If a primitive inhuman animal comes across the remnants of an extinct humanity, and discovers how to operate a car, and then discovers through further investigation how the car functions, this doesn’t tell it anything about why the car was built or by who. In this posthuman future, such a one could only guess, as we do about our ancestors and other former inhabitants of the earth, based on what we can find and measure and decipher.

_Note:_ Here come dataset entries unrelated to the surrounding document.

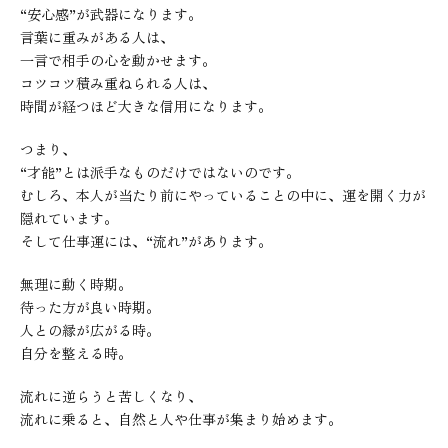
“安心感”が武器になります。
言葉に重みがある人は、
一言で相手の心を動かせます。
コツコツ積み重ねられる人は、
時間が経つほど大きな信用になります。
つまり、
“才能”とは派手なものだけではないのです。
むしろ、本人が当たり前にやっていることの中に、運を開く力が
隠れています。
そして仕事運には、“流れ”があります。
無理に動く時期。
待った方が良い時期。
人との縁が広がる時。
自分を整える時。
流れに逆らうと苦しくなり、
流れに乗ると、自然と人や仕事が集まり始めます。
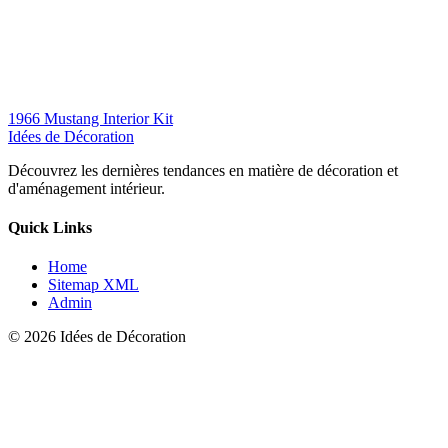
1966 Mustang Interior Kit
Idées de Décoration
Découvrez les dernières tendances en matière de décoration et
d'aménagement intérieur.
Quick Links
Home
Sitemap XML
Admin
© 2026 Idées de Décoration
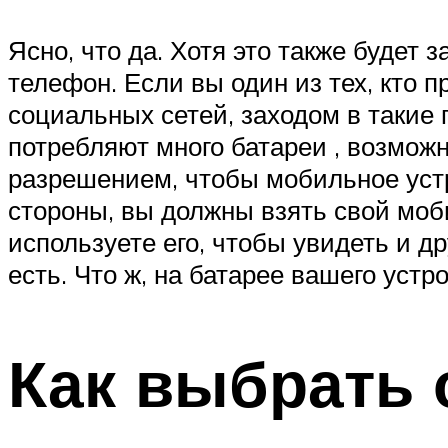
Ясно, что да. Хотя это также будет 
телефон. Если вы один из тех, кто 
социальных сетей, заходом в такие
потребляют много батареи , возмож
разрешением, чтобы мобильное устро
стороны, вы должны взять свой моб
используете его, чтобы увидеть и д
есть. Что ж, на батарее вашего устр
Как выбрать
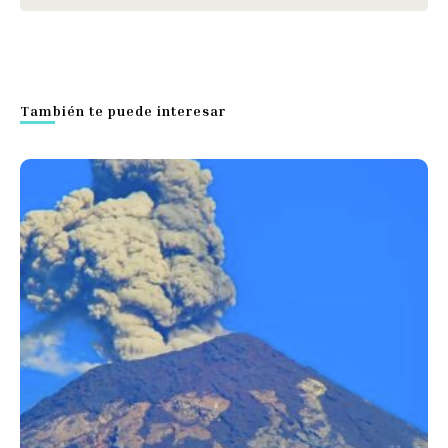
También te puede interesar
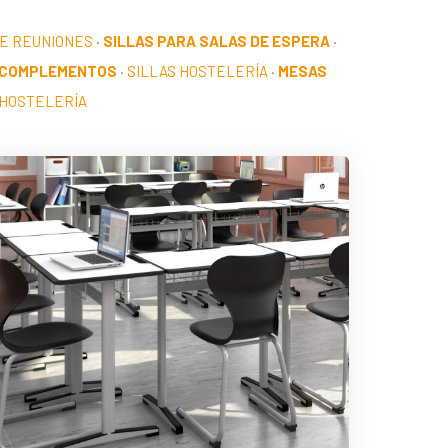
DE REUNIONES
·
SILLAS PARA SALAS DE ESPERA
·
 COMPLEMENTOS
·
SILLAS HOSTELERÍA
·
MESAS
HOSTELERÍA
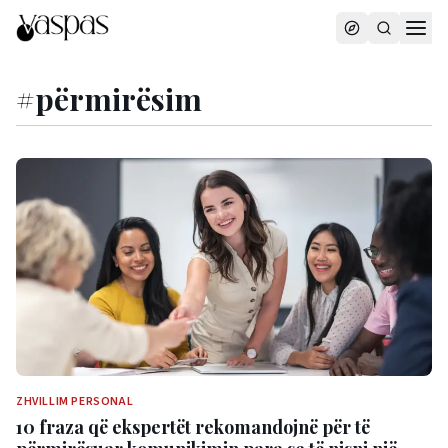
#
përmirësim
ZHVILLIM PERSONAL
10 fraza që ekspertët rekomandojnë për të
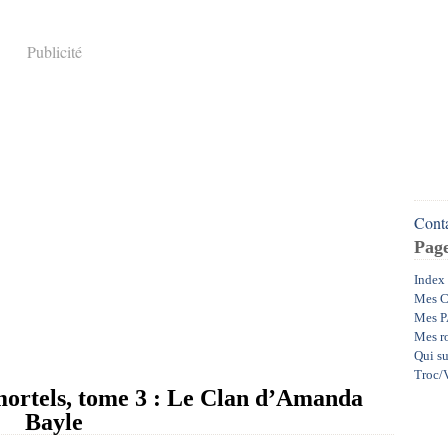
Publicité
Conta
Pag
Index
Mes C
Mes P
Mes r
Qui su
Troc/V
tels, tome 3 : Le Clan d’Amanda
Bayle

The theory that the current human animal is a long-term result of a biological evolutionary process is demonstrable, but this does not validate the notion that phenomena experienced by one human mind is negligible and mere delusion only because it does not conform with the majority of human experience.
Philosophically, this leaves open the question of the influence of discarnate, ethereal, preterhuman, or extradimensional beings, and it is a fair question as to why scientific enquiry tends to scoff at such avenues of investigation out of hand.
A question that I leave for you to explore on your own, dear reader. I’ve got some suspicions, but I still strongly advise you to seek that help for your maladies which most resonate with your current needs. Though there is a lot of chicanery out there when it comes to those with vested financial interests, there are also a lot of people earnestly working to diminish the suffering of others. I sincerely hope you find what’s right for you!
After all, like the ill-fated experiments described in From Beyond, resonance may indeed be the key, though we must hope that our harmonies will create more harmony, as opposed to inviting eldritch horrors to have us for dinner!